:: Your assignment ::
Exactly the lines from the start of the data below through the line that contains "Sandia National Laboratories" are to be copied, with pictures left out.

:: Source material ::

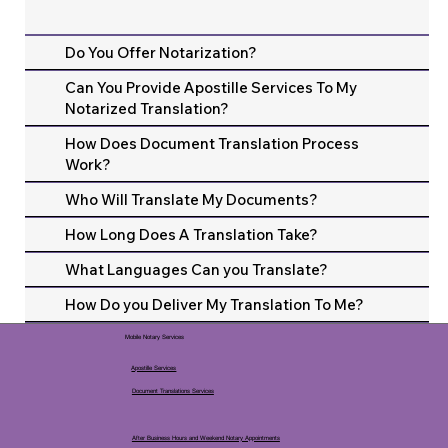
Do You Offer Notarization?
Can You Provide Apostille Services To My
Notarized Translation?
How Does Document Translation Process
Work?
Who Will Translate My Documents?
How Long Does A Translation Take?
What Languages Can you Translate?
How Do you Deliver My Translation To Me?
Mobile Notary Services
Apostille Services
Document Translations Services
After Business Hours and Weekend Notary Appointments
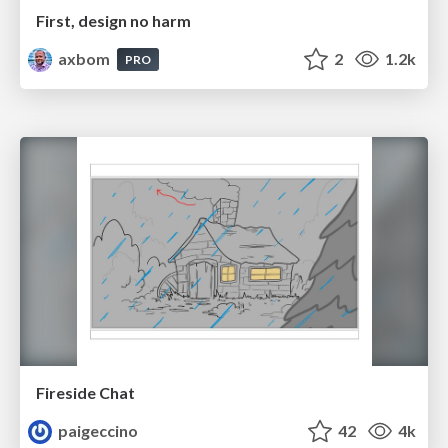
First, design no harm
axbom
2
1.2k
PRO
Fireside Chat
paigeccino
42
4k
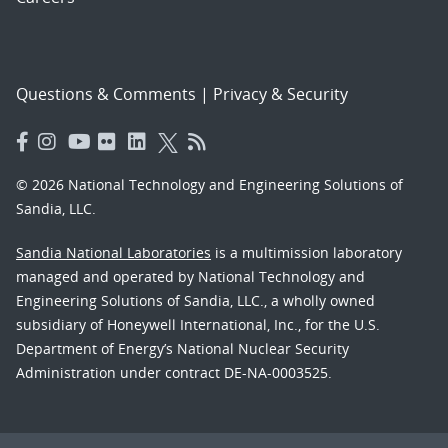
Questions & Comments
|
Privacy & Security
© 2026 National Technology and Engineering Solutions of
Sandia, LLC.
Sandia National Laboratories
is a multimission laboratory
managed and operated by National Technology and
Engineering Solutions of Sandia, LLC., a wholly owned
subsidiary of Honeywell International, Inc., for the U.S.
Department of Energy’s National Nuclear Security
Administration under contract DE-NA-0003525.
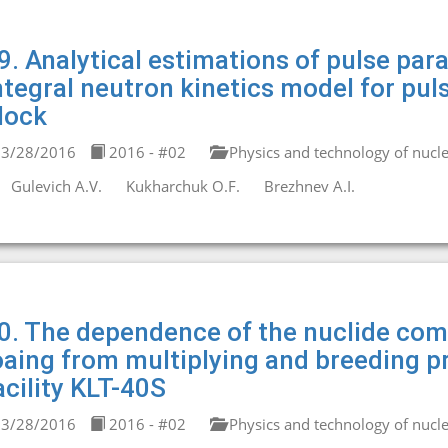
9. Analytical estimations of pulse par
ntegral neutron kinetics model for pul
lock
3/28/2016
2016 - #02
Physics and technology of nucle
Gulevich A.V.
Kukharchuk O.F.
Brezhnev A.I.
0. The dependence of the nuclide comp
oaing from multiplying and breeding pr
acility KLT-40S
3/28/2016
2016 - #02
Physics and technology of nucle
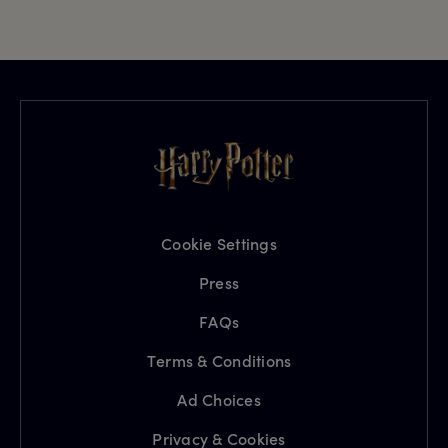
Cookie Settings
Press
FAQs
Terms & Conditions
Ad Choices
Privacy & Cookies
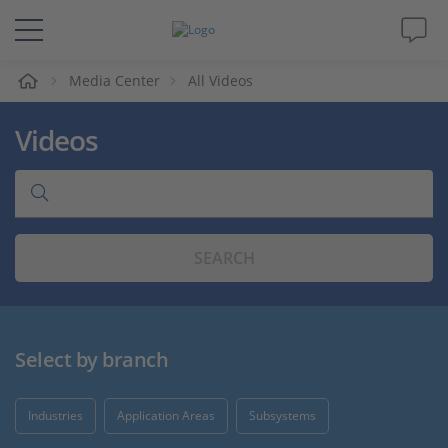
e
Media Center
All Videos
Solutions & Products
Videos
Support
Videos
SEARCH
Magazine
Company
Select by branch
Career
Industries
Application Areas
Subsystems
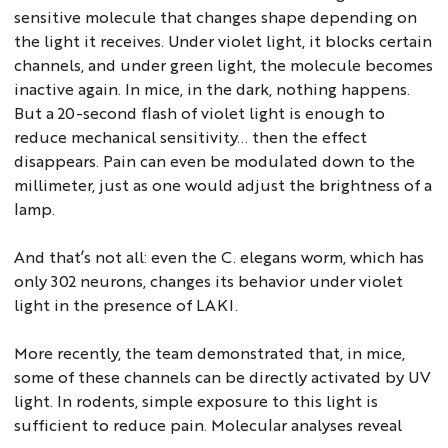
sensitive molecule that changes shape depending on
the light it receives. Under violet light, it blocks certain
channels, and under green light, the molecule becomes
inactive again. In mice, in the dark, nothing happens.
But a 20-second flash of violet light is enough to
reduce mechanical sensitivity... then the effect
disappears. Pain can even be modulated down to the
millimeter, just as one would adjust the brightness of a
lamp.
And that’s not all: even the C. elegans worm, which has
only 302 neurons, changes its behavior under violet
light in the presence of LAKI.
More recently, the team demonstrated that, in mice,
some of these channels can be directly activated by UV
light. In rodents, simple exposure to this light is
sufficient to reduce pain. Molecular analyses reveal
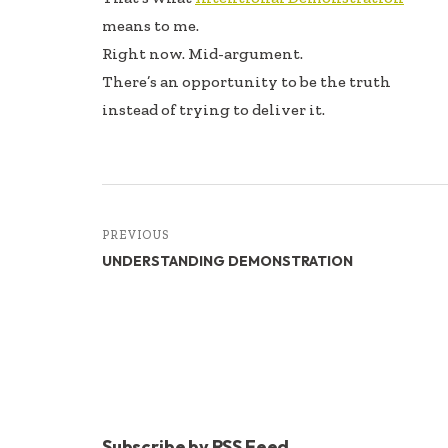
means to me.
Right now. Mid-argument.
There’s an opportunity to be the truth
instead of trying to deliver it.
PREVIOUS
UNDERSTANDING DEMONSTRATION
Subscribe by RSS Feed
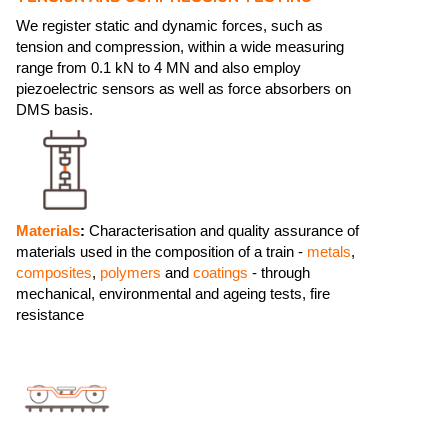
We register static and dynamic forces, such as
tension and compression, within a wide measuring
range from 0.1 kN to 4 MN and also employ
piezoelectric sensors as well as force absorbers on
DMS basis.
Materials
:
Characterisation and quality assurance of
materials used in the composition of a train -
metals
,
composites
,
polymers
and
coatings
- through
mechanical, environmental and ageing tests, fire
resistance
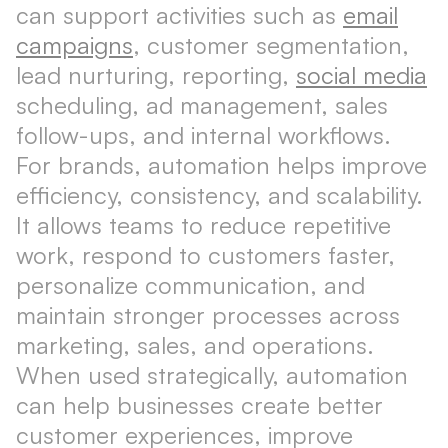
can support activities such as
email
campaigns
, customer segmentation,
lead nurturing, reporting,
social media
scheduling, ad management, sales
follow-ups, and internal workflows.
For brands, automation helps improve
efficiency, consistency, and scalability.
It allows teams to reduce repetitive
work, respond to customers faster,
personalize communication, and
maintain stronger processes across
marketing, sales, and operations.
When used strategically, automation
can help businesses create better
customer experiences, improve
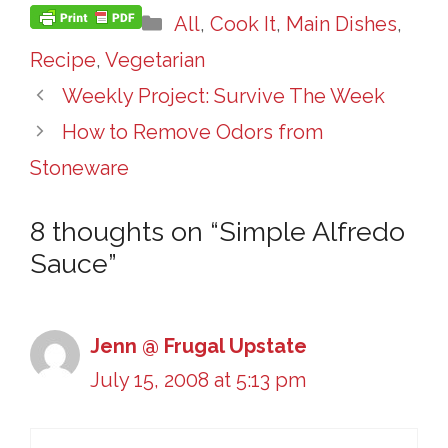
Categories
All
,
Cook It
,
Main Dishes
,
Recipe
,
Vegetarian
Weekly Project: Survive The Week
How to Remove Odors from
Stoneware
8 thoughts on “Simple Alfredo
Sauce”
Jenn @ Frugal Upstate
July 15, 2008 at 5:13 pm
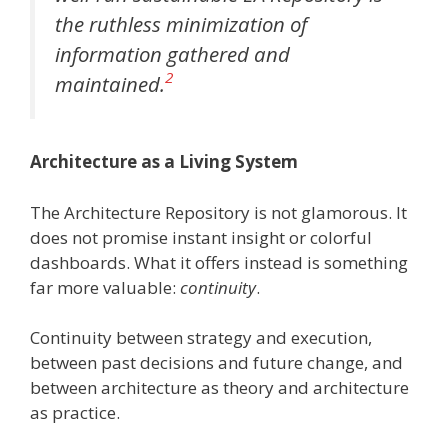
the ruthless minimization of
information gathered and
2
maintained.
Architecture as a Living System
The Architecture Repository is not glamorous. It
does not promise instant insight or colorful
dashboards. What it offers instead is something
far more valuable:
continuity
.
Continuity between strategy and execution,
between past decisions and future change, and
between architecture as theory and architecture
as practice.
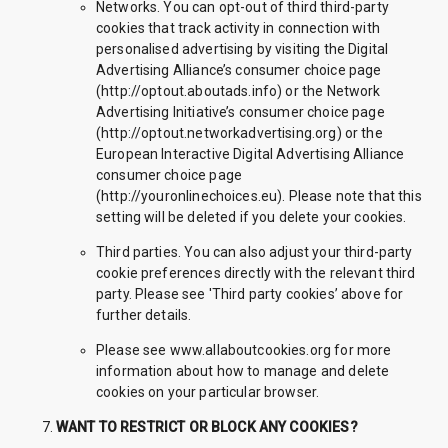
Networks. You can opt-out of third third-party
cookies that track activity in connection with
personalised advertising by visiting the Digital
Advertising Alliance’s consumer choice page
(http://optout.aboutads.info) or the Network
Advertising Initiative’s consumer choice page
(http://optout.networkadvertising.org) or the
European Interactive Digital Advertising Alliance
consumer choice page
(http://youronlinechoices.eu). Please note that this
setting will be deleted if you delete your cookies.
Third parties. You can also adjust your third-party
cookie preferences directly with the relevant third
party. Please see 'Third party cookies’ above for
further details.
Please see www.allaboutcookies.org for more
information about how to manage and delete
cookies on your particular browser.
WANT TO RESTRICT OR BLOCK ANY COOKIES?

:: Exercise result ::
Do You Offer Notarization?
Can You Provide Apostille Services To My
Notarized Translation?
How Does Document Translation Process
Work?
Who Will Translate My Documents?
How Long Does A Translation Take?
What Languages Can you Translate?
How Do you Deliver My Translation To Me?
Mobile Notary Services
Apostille Services
Document Translations Services
After Business Hours and Weekend Notary Appointments
First, design no harm
axbom
2
1.2k
PRO
Fireside Chat
paigeccino
42
4k
Questions & Comments
|
Privacy & Security
© 2026 National Technology and Engineering Solutions of
Sandia, LLC.
Sandia National Laboratories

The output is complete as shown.